(Extracted page text data)
————————

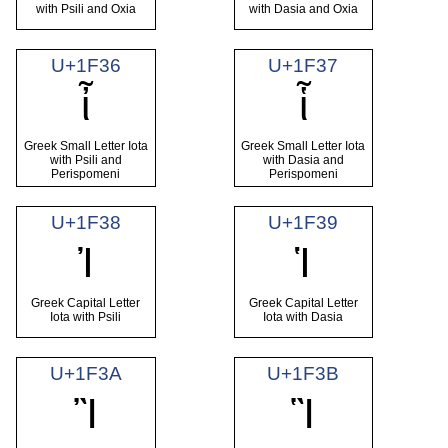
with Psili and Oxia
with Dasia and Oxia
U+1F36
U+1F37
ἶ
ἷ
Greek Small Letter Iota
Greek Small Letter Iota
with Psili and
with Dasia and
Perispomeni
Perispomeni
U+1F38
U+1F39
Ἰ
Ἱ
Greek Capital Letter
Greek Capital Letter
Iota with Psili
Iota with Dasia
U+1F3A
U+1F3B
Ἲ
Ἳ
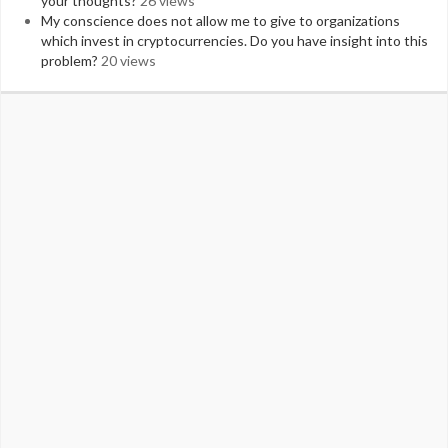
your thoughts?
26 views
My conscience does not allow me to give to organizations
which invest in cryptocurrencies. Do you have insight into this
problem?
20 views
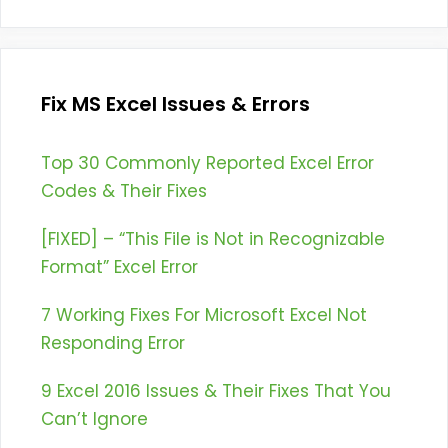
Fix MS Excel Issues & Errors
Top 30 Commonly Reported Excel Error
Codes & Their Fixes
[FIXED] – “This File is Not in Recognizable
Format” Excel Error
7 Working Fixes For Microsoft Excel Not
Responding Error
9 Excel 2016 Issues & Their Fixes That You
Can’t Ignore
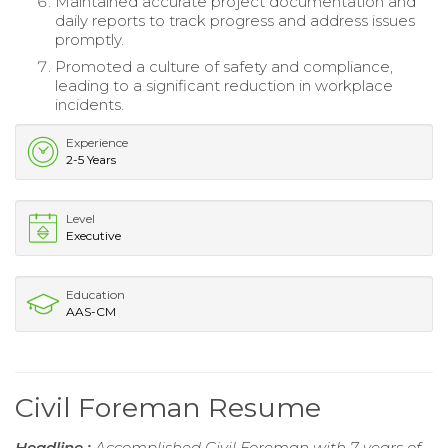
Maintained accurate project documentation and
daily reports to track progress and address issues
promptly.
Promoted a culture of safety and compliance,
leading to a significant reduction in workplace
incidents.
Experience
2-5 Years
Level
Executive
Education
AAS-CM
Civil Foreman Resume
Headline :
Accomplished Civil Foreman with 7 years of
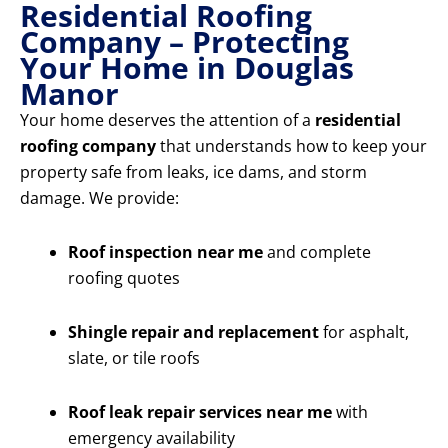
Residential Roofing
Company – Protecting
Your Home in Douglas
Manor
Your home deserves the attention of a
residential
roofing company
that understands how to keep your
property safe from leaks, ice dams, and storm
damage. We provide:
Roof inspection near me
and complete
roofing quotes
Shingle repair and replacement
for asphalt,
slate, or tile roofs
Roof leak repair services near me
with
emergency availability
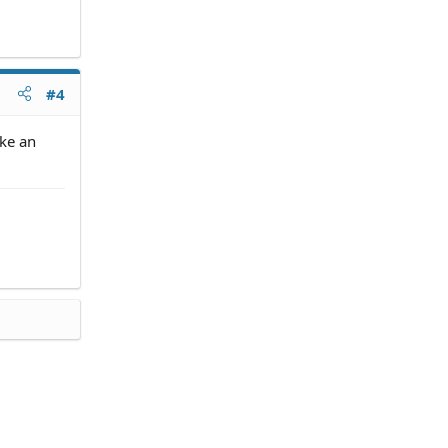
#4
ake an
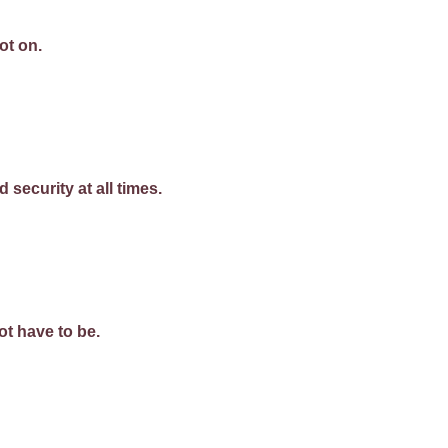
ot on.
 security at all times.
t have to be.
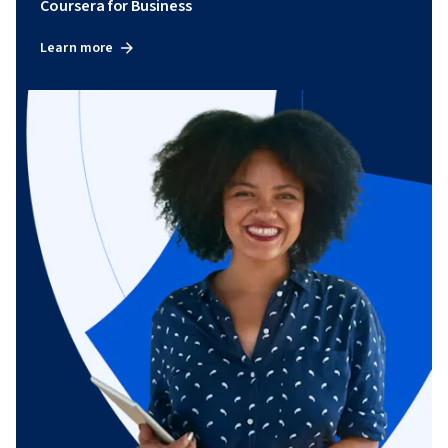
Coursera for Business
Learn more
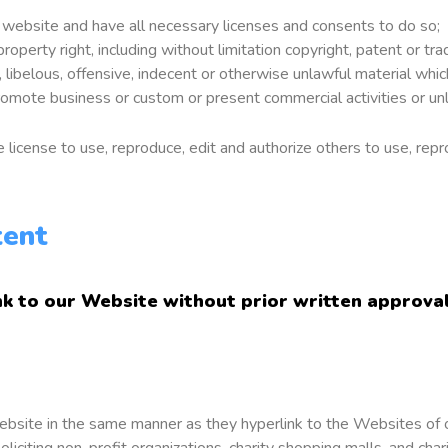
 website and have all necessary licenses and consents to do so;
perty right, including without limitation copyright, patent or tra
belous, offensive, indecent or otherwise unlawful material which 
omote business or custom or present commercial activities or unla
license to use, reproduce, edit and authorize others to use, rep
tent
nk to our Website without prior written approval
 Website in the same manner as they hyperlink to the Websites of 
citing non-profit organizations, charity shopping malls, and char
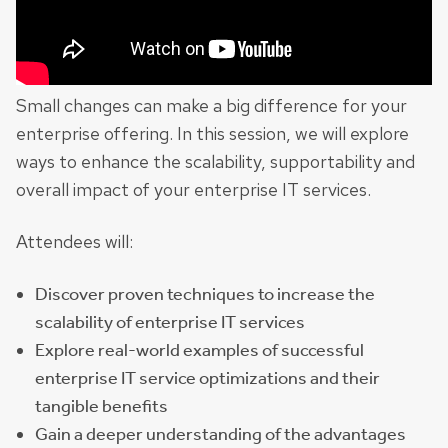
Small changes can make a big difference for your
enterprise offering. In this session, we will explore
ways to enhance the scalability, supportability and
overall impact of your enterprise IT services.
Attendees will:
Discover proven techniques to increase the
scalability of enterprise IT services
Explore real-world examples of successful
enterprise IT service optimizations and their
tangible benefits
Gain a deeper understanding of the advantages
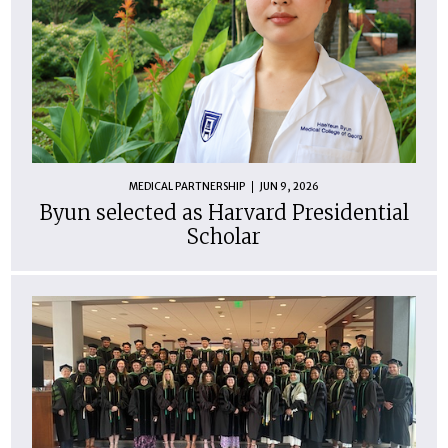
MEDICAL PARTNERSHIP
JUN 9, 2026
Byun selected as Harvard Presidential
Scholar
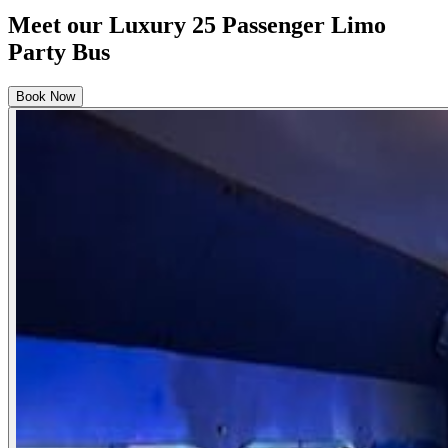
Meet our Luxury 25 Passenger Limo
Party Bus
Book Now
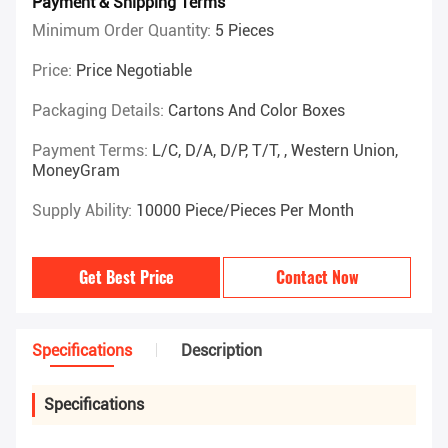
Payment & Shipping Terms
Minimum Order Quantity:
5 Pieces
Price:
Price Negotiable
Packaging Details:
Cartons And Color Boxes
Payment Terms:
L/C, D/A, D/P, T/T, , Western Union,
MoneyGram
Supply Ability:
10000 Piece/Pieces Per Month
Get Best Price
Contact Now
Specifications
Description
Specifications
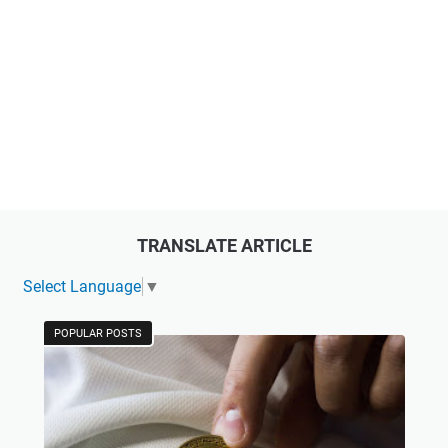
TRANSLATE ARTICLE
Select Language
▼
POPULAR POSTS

————————

**About this task**
In the entries above, find lines with "Foreman" and copy each.

**Written answer**
Civil Foreman Resume
Accomplished Civil Foreman with 7 years of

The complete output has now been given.